Though they can also hold their faces to the sun all day, absorbing its heat, flowers aren’t known for their toughness. Their petals are soft and tear easily. We appreciate them for their bold blossoms, their illusive, sweet scents and sassy colors but we love them for their softness. Flowers, in their gentleness, remind us that we, too, are human. Their petals are flexible, fragile, vulnerable, even, as they bend and turn with the wind, and in their softness, they allow us to speak from the tender parts of our own lives for which we often can’t find words–the part where we allow others to enter when we want to be in relationship–when we want others to know us. Tennessee Williams helps us understand the importance of flowers’ softness in his line from his play Camino Real, “The violets in the mountains have broken the rocks.” We see the flower growing in the stony crack, and find its softness a relief. Life is not all hardness. There is a strength in softness that moves in a different mode. Flowers touch our souls the way music does, reaching past the stony walls of reason we protect ourselves with to lift our spirits, and let us know we are more than struggle. We are alive, joined to all that is–including joy.
Rimbaud’s poem, “Sensation” illustrates this idea of how allowing ourselves to be touched by the soft things of life can transform us. Rimbaud begins with the poem’s speaker walking into a blue summer evening. It is a vivid image, perfectly depicting the tranquil essence of summer’s calm depth. Though in the next line the poem’s speaker is “pricked by grain” and “crushing the tender grass,” we understand we’ve entered a soft world because the grass is tender. The grain that pricks us serves to make us aware that our senses are enveloped in a world that is delicate and alive, and therefore breakable. As we continue reading the poem, the words bathe the reader in a scene of natural beauty–coolness caresses the feet; wind immerses the head in its essence. The poem’s speaker doesn’t resist the blue evening he enters. Instead, he surrenders himself to the wind’s caress. The head is bare, unprotected, open to experience. There is no need to talk, to reason or ponder, yet there is an exchange. Like a flower opening, as the poem’s speaker gives himself to her, Nature reveals herself to him. The sequence is worth noting here. Infinite love arises in the soul as a result of opening to the relationship. In the poem’s last lines, Rimbaud brings the reader into the heart of the most intimate of connections– one that joins human to human and human to nature. The poem’s speaker describes himself wandering deeply into nature, connected to it as if with a woman. “And I’ll go far, very far, like a gypsy,/ Into Nature–happy, as if with a woman.” Going on a flower pilgrimage can bring a person to just such a place–to arrive at a destination of softness that lets us know we are alive and in union with the perfume and color of all that is.

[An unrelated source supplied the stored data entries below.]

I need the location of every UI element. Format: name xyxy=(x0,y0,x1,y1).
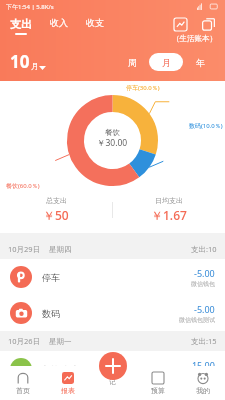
button[interactable]: 餐饮-午餐 xyxy=(0,351,225,387)
staticText: 支出:10 xyxy=(191,244,217,254)
staticText: 月 xyxy=(162,57,171,68)
staticText: （生活账本） xyxy=(172,34,217,43)
button[interactable]: 数码 xyxy=(0,295,225,331)
staticText: 支出:15 xyxy=(191,336,217,346)
button[interactable]: Account books xyxy=(199,15,217,33)
staticText: 记 xyxy=(109,377,116,386)
staticText: 报表 xyxy=(61,386,75,395)
staticText: 日均支出 xyxy=(155,196,183,205)
staticText: ￥30.00 xyxy=(97,137,128,149)
staticText: 停车 xyxy=(42,272,60,283)
staticText: 餐饮(60.0％) xyxy=(6,182,40,190)
button[interactable]: 预算 xyxy=(135,366,180,400)
staticText: 星期一 xyxy=(49,337,72,346)
button[interactable]: Add record xyxy=(99,352,127,380)
staticText: 10月26日 xyxy=(8,336,41,346)
staticText: 预算 xyxy=(151,386,165,395)
staticText: ￥50 xyxy=(43,207,69,223)
button[interactable]: 年 xyxy=(183,53,217,71)
staticText: 10 xyxy=(10,50,30,73)
button[interactable]: 月 xyxy=(149,53,183,71)
staticText: 数码 xyxy=(42,308,60,319)
button[interactable]: 收入 xyxy=(48,15,70,32)
staticText: 星期日 xyxy=(49,392,72,395)
button[interactable]: Chart xyxy=(171,15,189,33)
staticText: 月 xyxy=(31,61,39,71)
staticText: 微信钱包测试 xyxy=(179,316,215,324)
staticText: 停车(30.0％) xyxy=(126,84,160,92)
staticText: 10月18日 xyxy=(8,392,41,395)
staticText: 收入 xyxy=(50,17,68,28)
button[interactable]: 周 xyxy=(115,53,149,71)
staticText: ￥1.67 xyxy=(151,207,187,223)
button[interactable]: 报表 xyxy=(45,366,90,400)
button[interactable]: 支出 xyxy=(8,15,34,37)
staticText: 支出 xyxy=(10,17,32,31)
staticText: 年 xyxy=(196,57,205,68)
staticText: 数码(10.0％) xyxy=(189,122,223,130)
staticText: 支出:15 xyxy=(191,392,217,395)
staticText: 10月29日 xyxy=(8,244,41,254)
staticText: -15.00 xyxy=(189,359,215,371)
staticText: -5.00 xyxy=(194,267,215,279)
staticText: 星期四 xyxy=(49,245,72,254)
button[interactable]: 我的 xyxy=(180,366,225,400)
staticText: 餐饮-午餐 xyxy=(42,363,81,375)
staticText: 收支 xyxy=(86,17,104,28)
staticText: 餐饮 xyxy=(105,128,120,137)
staticText: 总支出 xyxy=(46,196,67,205)
staticText: 微信钱包 xyxy=(191,372,215,380)
staticText: 周 xyxy=(128,57,137,68)
staticText: 微信钱包 xyxy=(191,280,215,288)
button[interactable]: 收支 xyxy=(84,15,106,32)
button[interactable]: 10 xyxy=(10,50,46,73)
staticText: -5.00 xyxy=(194,303,215,315)
button[interactable]: 停车 xyxy=(0,259,225,295)
staticText: 下午1:54 | 5.8K/s xyxy=(6,3,54,11)
staticText: 首页 xyxy=(16,386,30,395)
staticText: 我的 xyxy=(196,386,210,395)
button[interactable]: 首页 xyxy=(0,366,45,400)
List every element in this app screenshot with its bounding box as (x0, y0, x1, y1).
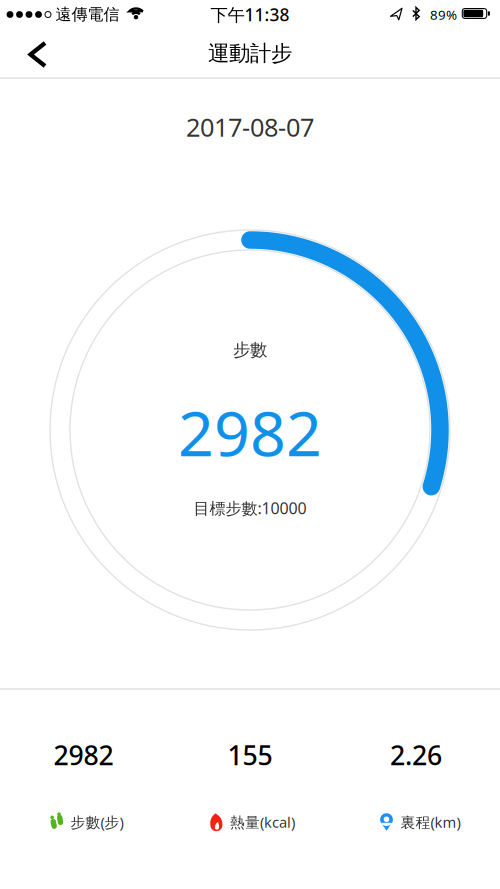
staticText: 2017-08-07 (186, 110, 314, 144)
button[interactable]: Back (5, 29, 61, 79)
staticText: 目標步數:10000 (194, 497, 306, 519)
staticText: 步數 (233, 339, 267, 361)
staticText: 155 (228, 737, 272, 773)
staticText: 下午11:38 (210, 3, 290, 26)
staticText: 2982 (54, 737, 114, 773)
staticText: 89% (430, 6, 457, 23)
staticText: 步數(步) (70, 812, 124, 832)
staticText: 熱量(kcal) (230, 812, 295, 832)
staticText: 遠傳電信 (56, 5, 120, 24)
staticText: 運動計步 (208, 40, 292, 67)
staticText: 2.26 (390, 737, 442, 773)
staticText: 裏程(km) (400, 812, 460, 832)
staticText: 2982 (178, 390, 322, 474)
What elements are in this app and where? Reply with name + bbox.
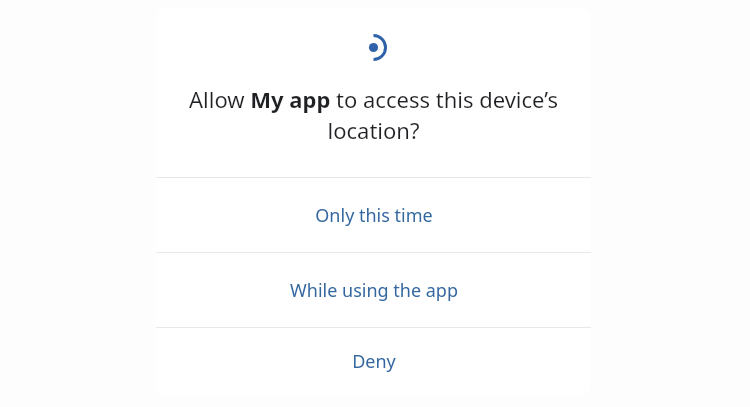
- button[interactable]: Only this time: [156, 178, 591, 252]
- staticText: While using the app: [290, 278, 458, 303]
- staticText: Allow My app to access this device’s loc…: [186, 84, 561, 146]
- staticText: Only this time: [315, 203, 433, 228]
- staticText: Deny: [352, 349, 396, 374]
- button[interactable]: While using the app: [156, 253, 591, 327]
- other: Location: [360, 34, 387, 61]
- button[interactable]: Deny: [156, 328, 591, 395]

This coming week I’m participating in San Francisco’s Lotus Live at the Asian Art Museum–creating with others a human flower as an expression of the value of diversity and peacefulness that can be seen from the sky. If you want to spread the healing power of flowers, you might want to check out this video describing how Larsen Jay began the organization called Random Acts of Flowers or maybe you simply want to pick flowers to bring someone, anyone, even a stranger, and see how it changes them.
Nature heals our souls. Here we should attend in silence, calm and love. As always, your thoughts seem timely and true.
I sense every day the truth in the words you say: “Nature heals our souls,” and silence is an important way to listen to what nature tells us.